Did FIU support you in meeting your career goals? If so, how?
FIU Law gave me the fundamental tools I needed to do my job, no question. The guidance of a professor, Joni Armstrong Coffey, who is now the Broward County Attorney, helped lead me to personal injury. The network I formed at FIU Law has been indispensable to my success. My education at FIU Law was excellent, but the relationships and friendships I formed while there have proven to be the most profitable.

Can you tell us more about your volunteer work with Miami-Dade Animal Services (MDAS)?

I began volunteering at MDAS almost two years ago to honor the death of a beloved dog named Spenser. I had just taken up photography and decided to shoot portraits of the dogs and share them on social media, like Instagram, in an effort to get them adopted. I quickly found the portraits lacked depth and context. The majority of dogs in MDAS are suffering, yet the portraits did not convey that harsh reality. So my photography began to take a documentary turn. Many animal rights organizations target the shelter because it is a “kill” shelter, meaning that more than 10% of the dogs there are euthanized. They get a lot of flak for it. Once MDAS realized I was on their side, the staff gave me great access with my camera. Because MDAS cannot turn any dogs away, it becomes a matter of space. If one dog too many comes in, one dog must go. It is as sad as it is plain. My photography spanned about 6-8 months of my time there.

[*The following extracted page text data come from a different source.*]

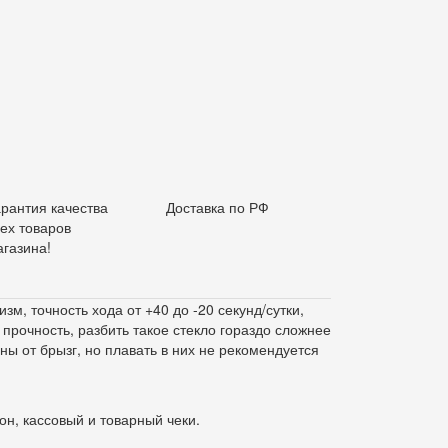
арантия качества
Доставка по РФ
сех товаров
агазина!
, точность хода от +40 до -20 секунд/сутки,
прочность, разбить такое стекло гораздо сложнее
ы от брызг, но плавать в них не рекомендуется
он, кассовый и товарный чеки.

So far, what accomplishments are you most proud of and why?
I am most proud of my photography project because it may help dogs find homes and get out of MDAS or other shelters. I hope the New York Times article, this article, or any other coverage of my project will encourage a person to save a dog rather than buy one. The demand for a dog will be met with supply from either a breeder or a shelter. In the former scenario, one incentivizes the breeding of more dogs, in the latter, a dog is saved and space is freed up for another dog in need of rescue.

As an alumnus, how are you staying connected to FIU and why do you think this is a valuable connection to maintain?
Most of my legal professional network is comprised of FIU alumni and there are several FIU alums at my firm. I maintain strong contacts with many of my former classmates, now colleagues.

Any advice for students looking to get the most out of their time at FIU, both professionally and personally?
Remember that today’s classmate is tomorrow’s colleague, and to treat them both with the same level of respect.